### PROBLEM TO WORK ON
Below are records; copy every line among them that contains the word "Plus".

============================================================

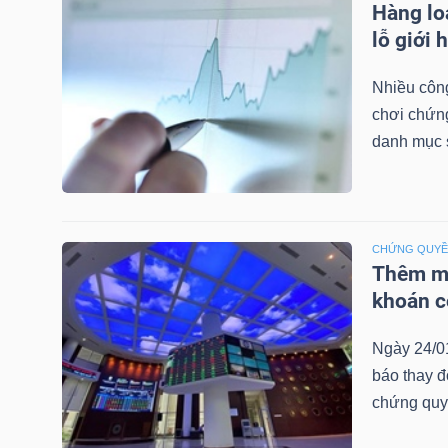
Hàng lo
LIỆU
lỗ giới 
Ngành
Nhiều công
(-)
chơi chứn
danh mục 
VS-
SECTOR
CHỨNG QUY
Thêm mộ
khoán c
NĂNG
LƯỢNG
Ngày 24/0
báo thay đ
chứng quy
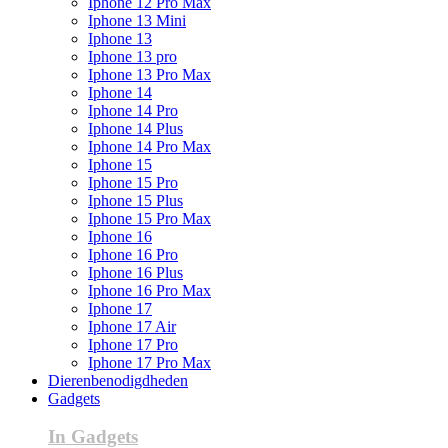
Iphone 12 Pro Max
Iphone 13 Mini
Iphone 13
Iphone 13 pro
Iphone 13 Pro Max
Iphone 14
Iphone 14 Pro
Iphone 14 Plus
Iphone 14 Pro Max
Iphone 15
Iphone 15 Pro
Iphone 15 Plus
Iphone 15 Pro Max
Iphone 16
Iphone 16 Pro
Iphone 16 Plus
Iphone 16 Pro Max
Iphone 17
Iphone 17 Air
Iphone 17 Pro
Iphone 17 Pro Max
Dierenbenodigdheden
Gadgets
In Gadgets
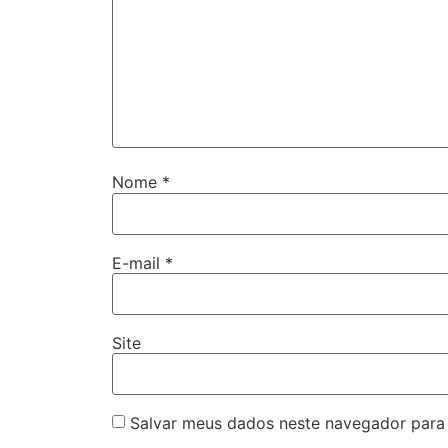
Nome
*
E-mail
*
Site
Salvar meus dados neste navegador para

============================================================

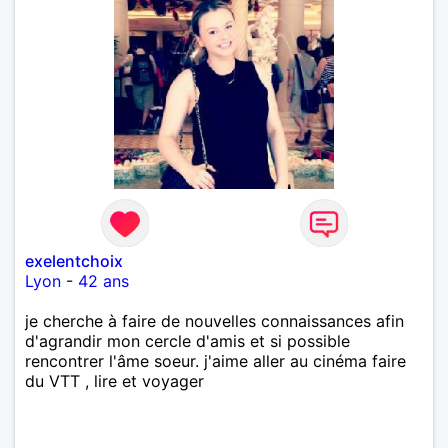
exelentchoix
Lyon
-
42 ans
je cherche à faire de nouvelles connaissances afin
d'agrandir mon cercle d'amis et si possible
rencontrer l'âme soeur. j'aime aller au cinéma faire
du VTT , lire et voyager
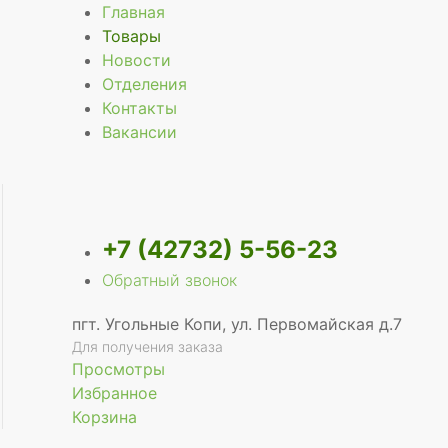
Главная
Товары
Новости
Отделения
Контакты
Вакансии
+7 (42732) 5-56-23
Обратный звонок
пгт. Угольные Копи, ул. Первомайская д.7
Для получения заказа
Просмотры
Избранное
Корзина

============================================================

### YOUR SOLUTION
Iphone 14 Plus
Iphone 15 Plus
Iphone 16 Plus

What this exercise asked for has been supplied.